Vision Language Models (VLMs)

Introduction

Vision Language Models (VLMs) integrate vision and language processing capabilities, enabling models to understand images and generate text descriptions, answer visual questions, and perform multimodal reasoning.

NeMo AutoModel LLM APIs can be easily extended to support VLM tasks. While most of the training setup is the same as for LLMs, some additional steps are required to prepare the data and model for VLM training.

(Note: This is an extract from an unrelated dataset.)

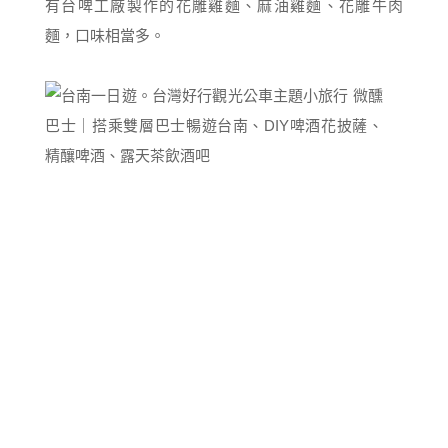
有台啤工廠製作的花雕雞麵、麻油雞麵、花雕牛肉
麵，口味相當多。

Run VLMs with NeMo AutoModel

To run VLMs with NeMo AutoModel, use NeMo container version 26.04.00 or later. If the model you want to fine-tune requires a newer version of Transformers, you may need to upgrade:

$ pip3 install --upgrade git+git@github.com:NVIDIA-NeMo/AutoModel.git

For other installation options, see our Installation Guide.

Supported Models

NeMo AutoModel supports AutoModelForImageTextToText in the Image-Text-to-Text category.

Owner	Model	Architectures
Moonshot AI	Kimi-VL	`KimiVLForConditionalGeneration`
Google	Gemma 3 VL / Gemma 3n	`Gemma3ForConditionalGeneration`
Google	Gemma 4	`Gemma4ForConditionalGeneration`
Qwen / Alibaba Cloud	Qwen2.5-VL	`Qwen2VLForConditionalGeneration`, `Qwen2_5VLForConditionalGeneration`
Qwen / Alibaba Cloud	Qwen3-VL / Qwen3-VL-MoE	`Qwen3VLForConditionalGeneration`
Qwen / Alibaba Cloud	Qwen3.5-VL	`Qwen3_5VLForConditionalGeneration`, `Qwen3_5MoeVLForConditionalGeneration`
NVIDIA	Nemotron-Parse	`NemotronParseForConditionalGeneration`
Mistral AI	Ministral3 VL	`Mistral3ForConditionalGeneration`
Mistral AI	Mistral-Small-4	`MistralForConditionalGeneration`
Mistral AI	Mistral Medium 3.5	`Mistral3ForConditionalGeneration` (FP8)
InternLM / Shanghai AI Lab	InternVL	`InternVLForConditionalGeneration`
Meta	Llama 4	`Llama4ForConditionalGeneration`
HuggingFace	SmolVLM	`SmolVLMForConditionalGeneration`
LLaVA	LLaVA	`LlavaForConditionalGeneration`, `LlavaNextForConditionalGeneration`, `LlavaNextVideoForConditionalGeneration`, `LlavaOnevisionForConditionalGeneration`
lmms-lab	LLaVA-OneVision 1.5	`LlavaOneVisionForConditionalGeneration`

Fine-Tuning

All supported models can be fine-tuned using either full SFT or PEFT (LoRA) approaches. See the Gemma 3 Fine-Tuning Guide for a complete walkthrough covering dataset preparation, configuration, and multi-GPU training.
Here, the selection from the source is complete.